Carlson, a retired historical archaeologist and museum curator who now lives in Galveston, was an ideal researcher.
Carlson’s aunt had a handwritten list with old family names, Carlson said. From that start, Carlson tracked down seven ancestors connected to the revolution.
When her aunt applied, Carlson and her daughter also applied.
The chapter focuses on patriotic service to veterans, Carlson said. Two members are involved in the Honor Flight Network, an organization that takes American veterans to Washington, D.C., to visit memorials. The two women go to the airport to see the traveling veterans off, and they’re at the airport to welcome them home.
The chapter also collects toiletries, winter coats and Valentine cards for veterans.
Historic preservation, education and patriotism are other ongoing efforts, such as the annual school essay contest.
In September, the organization celebrates Constitution Week by distributing copies of the U.S. Constitution. The National Society of the Daughters of the American Revolution petitioned the U.S. Congress in 1955 to recognize Sept. 17-23 as Constitution Week to make people aware of their rights and what’s in the document.
About 60 years ago, Catherine Polk was reading an article in Redbook magazine about how someone could join the organization, she said. An aunt already belonged at the time, and that’s who Polk turned to get to started on her paperwork, she said.
Now, Polk’s three daughters also have joined the lineage society. Nancy Hall, Elizabeth Goza and Susan Clark all are active members. Goza’s daughter and Polk’s granddaughter, Merrell Goza, also is a member.
“When I turned 18, Mom told me I had to join so I could get my 50-year pin before she died,” Hall said.
Clark lived in Georgia for a while and joined a local chapter there.
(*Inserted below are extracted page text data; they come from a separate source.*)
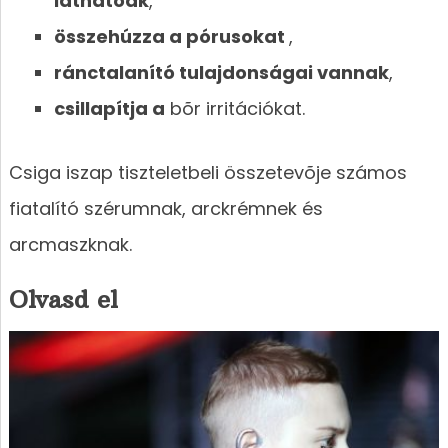
láthatóak
,
összehúzza a pórusokat
,
ránctalanító tulajdonságai vannak
,
csillapítja a
bõr irritációkat.
Csiga iszap tiszteletbeli összetevõje számos
fiatalító szérumnak, arckrémnek és
arcmaszknak.
Olvasd el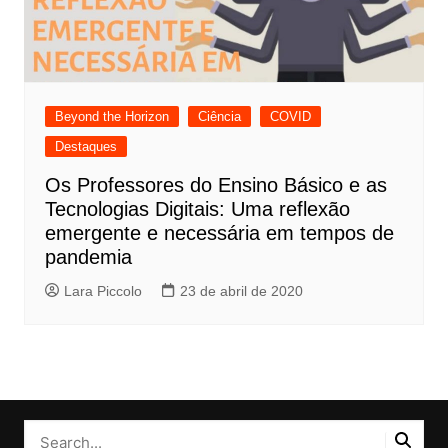
Beyond the Horizon
Ciência
COVID
Destaques
Os Professores do Ensino Básico e as
Tecnologias Digitais: Uma reflexão
emergente e necessária em tempos de
pandemia
Lara Piccolo
23 de abril de 2020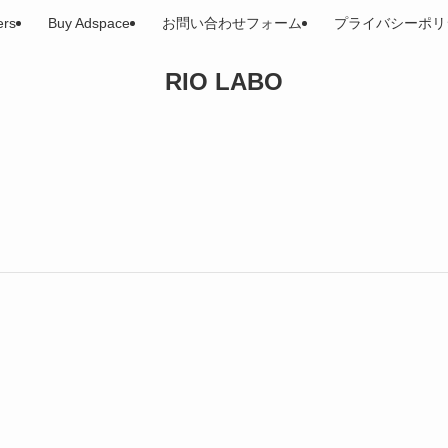
ers
Buy Adspace
お問い合わせフォーム
プライバシーポリ
RIO LABO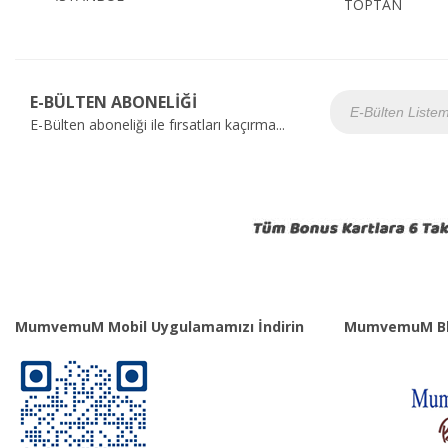
TOPTAN
E-BÜLTEN ABONELİĞİ
E-Bülten aboneliği ile fırsatları kaçırma...
MumvemuM Mobil Uygulamamızı İndirin
MumvemuM Bl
“I made instant friends,” Clark said. The sense of connection and common history was that strong, she said. Clark also attended national conferences.
Hall researches family history and has found many brave ancestors, she said. The stories have inspired her sisters.
“At different points in my life, when I’ve had hard times, I told myself I can survive if they survived,” Clark said.
“I told all three of them they can’t transfer out of this chapter until two weeks after my funeral,” Polk said as her daughters smiled.
The seriousness of a connection to the American Revolution isn’t a subject the family takes lightly.
“This is not just having lunch with other ladies,” Elizabeth Goza said. “It’s very moving. It’s almost spiritual.”
The more research they do, the more family members they find with connections to the revolution.
To be a member of either lineage society, an applicant doesn’t have to be a direct descendant of someone who fought in the war. To join, an applicant has to prove an ancestor aided the revolution, either by military service or by supplying the army or helping in some other concrete way that documentation can prove happened.
Clark Wright, a past president of the Bernardo de Gálvez Chapter No. 1, Sons of the American Revolution, had an ancestor who was a sergeant in the French and Indian War, but during the revolution, he supplied Continental soldiers with beef from his farm.
Wright also belongs to the Sons of the Republic of Texas.
“About 65 percent or 75 percent of the SAR are also in the Sons of the Republic of Texas,” Wright said.
Honoring veterans, participating in Fourth of July parades and sending the colorful Honor Guard to memorial events all are ongoing chapter activities, members said.
Bill Adriance, another past president of the chapter, is raising funds for a statue of Bernardo de Gálvez to place in Galveston, although Gálvez never made it to his namesake island. The Spanish general was a hero at the Siege of Pensacola in 1781. Spain fought against the British during the revolution, but not enough people know about it, he said.
“It was a really important historic event,” Adriance said.